==== Input ====

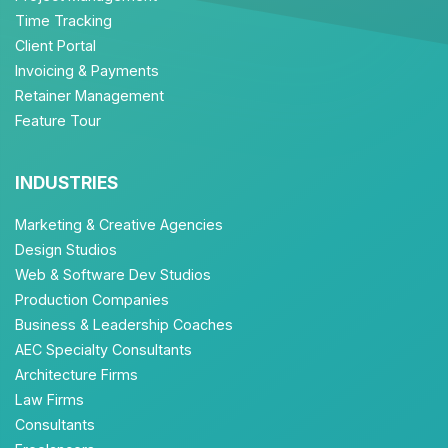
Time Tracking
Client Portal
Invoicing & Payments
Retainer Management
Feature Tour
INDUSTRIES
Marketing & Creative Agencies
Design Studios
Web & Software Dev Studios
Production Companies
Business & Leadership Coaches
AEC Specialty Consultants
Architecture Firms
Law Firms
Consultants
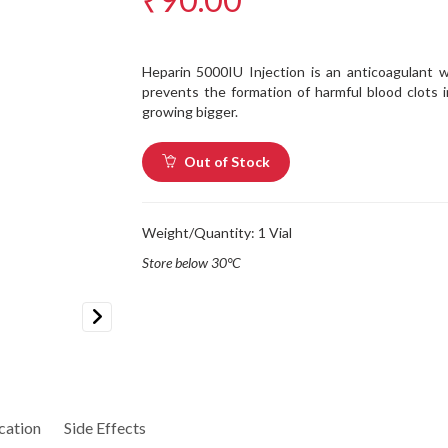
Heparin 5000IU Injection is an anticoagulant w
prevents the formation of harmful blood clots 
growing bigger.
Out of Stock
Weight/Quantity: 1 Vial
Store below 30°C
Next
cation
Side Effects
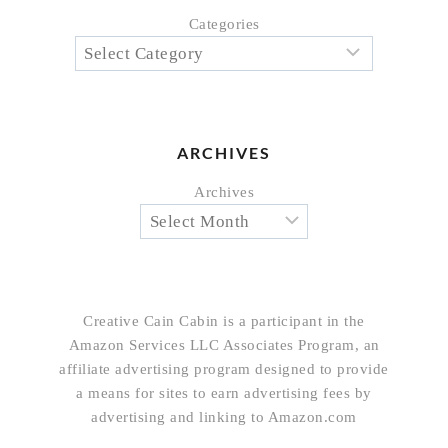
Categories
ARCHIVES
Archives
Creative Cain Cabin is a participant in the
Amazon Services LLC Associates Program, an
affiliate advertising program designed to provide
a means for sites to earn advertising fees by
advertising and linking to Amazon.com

====
==== Input ====

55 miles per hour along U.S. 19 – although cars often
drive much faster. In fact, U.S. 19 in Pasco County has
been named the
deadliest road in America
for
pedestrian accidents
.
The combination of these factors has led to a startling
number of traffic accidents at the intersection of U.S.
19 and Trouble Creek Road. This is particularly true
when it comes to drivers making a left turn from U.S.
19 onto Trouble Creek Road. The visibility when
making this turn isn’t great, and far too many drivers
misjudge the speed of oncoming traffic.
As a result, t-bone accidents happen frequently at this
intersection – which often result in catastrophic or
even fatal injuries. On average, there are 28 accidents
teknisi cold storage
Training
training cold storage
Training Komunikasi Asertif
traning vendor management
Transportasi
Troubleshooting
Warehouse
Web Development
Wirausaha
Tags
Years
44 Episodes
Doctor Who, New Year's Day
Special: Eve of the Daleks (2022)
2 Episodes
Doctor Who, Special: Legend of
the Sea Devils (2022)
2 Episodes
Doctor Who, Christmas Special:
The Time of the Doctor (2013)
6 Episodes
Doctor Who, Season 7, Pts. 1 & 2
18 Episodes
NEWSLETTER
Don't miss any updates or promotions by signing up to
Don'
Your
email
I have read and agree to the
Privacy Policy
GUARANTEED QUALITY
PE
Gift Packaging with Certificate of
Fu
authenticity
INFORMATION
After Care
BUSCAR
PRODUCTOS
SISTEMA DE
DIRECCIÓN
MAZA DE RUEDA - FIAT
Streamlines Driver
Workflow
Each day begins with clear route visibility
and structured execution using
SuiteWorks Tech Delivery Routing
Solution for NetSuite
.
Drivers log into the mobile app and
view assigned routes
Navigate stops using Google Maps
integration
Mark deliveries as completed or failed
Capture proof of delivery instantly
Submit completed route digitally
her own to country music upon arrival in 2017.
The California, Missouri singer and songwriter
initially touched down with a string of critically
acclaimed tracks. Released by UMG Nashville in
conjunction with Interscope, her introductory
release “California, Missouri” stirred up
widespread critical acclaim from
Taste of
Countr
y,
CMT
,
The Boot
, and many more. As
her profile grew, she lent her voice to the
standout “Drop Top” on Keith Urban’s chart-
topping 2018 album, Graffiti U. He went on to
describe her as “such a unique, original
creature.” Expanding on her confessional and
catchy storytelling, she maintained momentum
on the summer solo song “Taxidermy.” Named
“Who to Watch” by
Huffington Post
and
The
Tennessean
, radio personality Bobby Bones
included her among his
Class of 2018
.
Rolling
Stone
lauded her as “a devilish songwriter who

====
==== Input ====

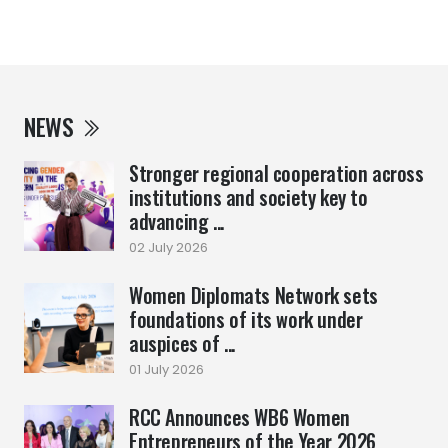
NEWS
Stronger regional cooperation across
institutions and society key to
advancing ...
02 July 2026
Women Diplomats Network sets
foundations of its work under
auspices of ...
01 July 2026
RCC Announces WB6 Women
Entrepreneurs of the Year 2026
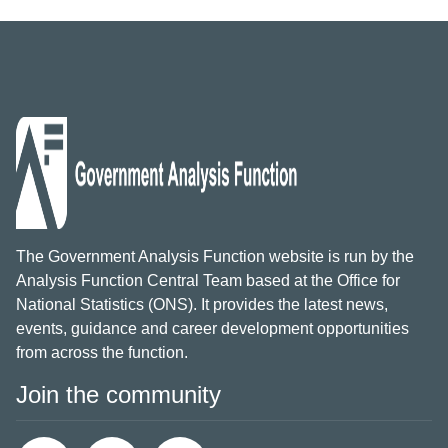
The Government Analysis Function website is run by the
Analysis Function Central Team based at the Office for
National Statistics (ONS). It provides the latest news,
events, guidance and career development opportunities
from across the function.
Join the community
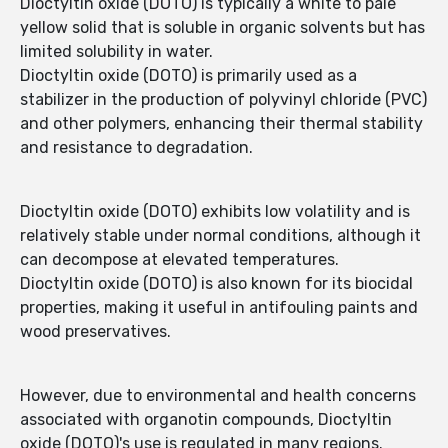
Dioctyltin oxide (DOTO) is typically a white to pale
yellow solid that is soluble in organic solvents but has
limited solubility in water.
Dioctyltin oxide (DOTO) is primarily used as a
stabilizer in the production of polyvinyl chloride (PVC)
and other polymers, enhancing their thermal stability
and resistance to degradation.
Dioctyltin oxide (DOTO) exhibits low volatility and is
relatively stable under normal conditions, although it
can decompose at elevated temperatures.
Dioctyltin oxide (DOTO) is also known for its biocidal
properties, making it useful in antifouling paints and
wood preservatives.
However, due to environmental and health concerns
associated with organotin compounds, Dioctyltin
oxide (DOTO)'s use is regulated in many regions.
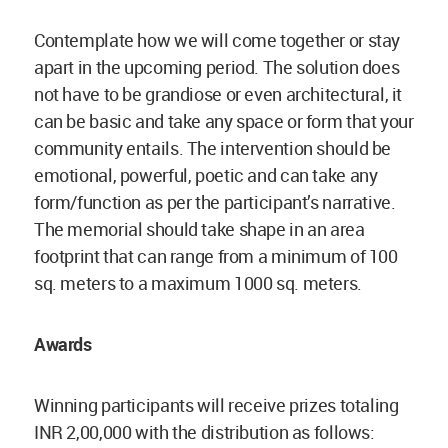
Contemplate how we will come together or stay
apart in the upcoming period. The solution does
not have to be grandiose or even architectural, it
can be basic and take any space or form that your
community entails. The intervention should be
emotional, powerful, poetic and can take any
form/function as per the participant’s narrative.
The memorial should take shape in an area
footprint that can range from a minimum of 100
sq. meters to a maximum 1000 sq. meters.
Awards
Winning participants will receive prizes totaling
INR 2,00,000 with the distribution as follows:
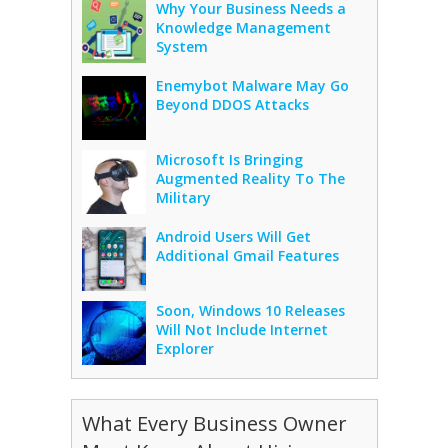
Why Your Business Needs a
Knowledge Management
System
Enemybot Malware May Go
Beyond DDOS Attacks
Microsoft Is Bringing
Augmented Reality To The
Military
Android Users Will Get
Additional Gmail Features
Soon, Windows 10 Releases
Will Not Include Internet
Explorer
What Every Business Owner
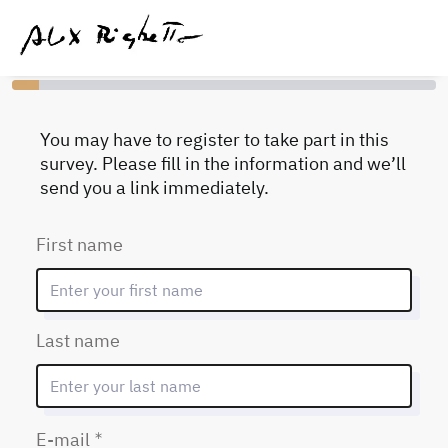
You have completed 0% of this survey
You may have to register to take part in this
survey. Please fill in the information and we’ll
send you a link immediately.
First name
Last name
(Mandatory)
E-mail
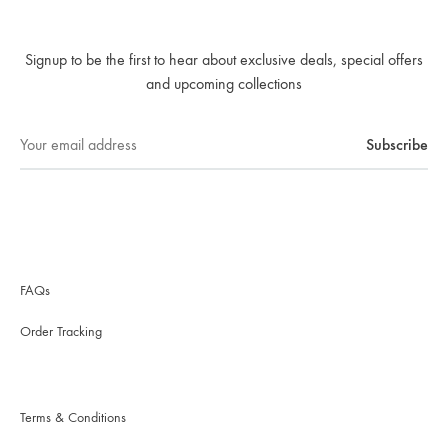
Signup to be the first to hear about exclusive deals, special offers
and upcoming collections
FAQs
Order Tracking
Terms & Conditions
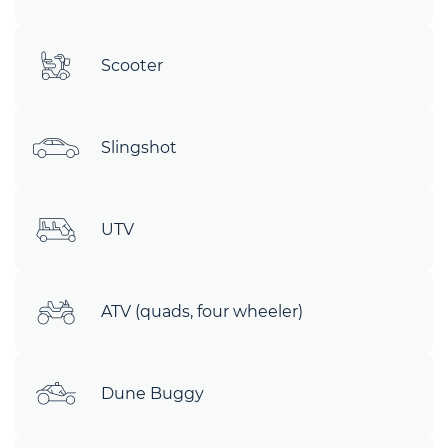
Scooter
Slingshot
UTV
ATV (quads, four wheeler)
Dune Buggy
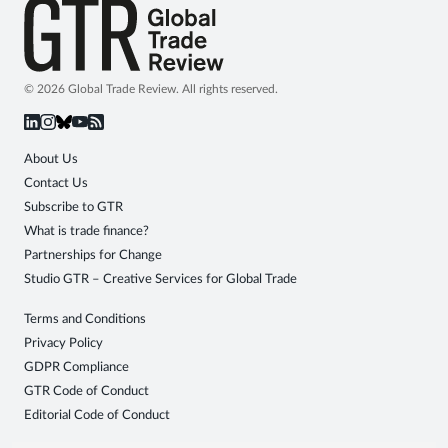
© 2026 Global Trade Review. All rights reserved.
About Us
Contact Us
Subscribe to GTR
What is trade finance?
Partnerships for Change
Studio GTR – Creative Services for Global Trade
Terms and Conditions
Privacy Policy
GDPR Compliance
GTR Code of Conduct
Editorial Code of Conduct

====

Action item: In the entries above, restate word for word the lines between the one holding "Contemplate how we will come together or stay" and the one holding "community entails. The intervention should be", inclusive, and nothing besides.

Output for this exercise:
Contemplate how we will come together or stay
apart in the upcoming period. The solution does
not have to be grandiose or even architectural, it
can be basic and take any space or form that your
community entails. The intervention should be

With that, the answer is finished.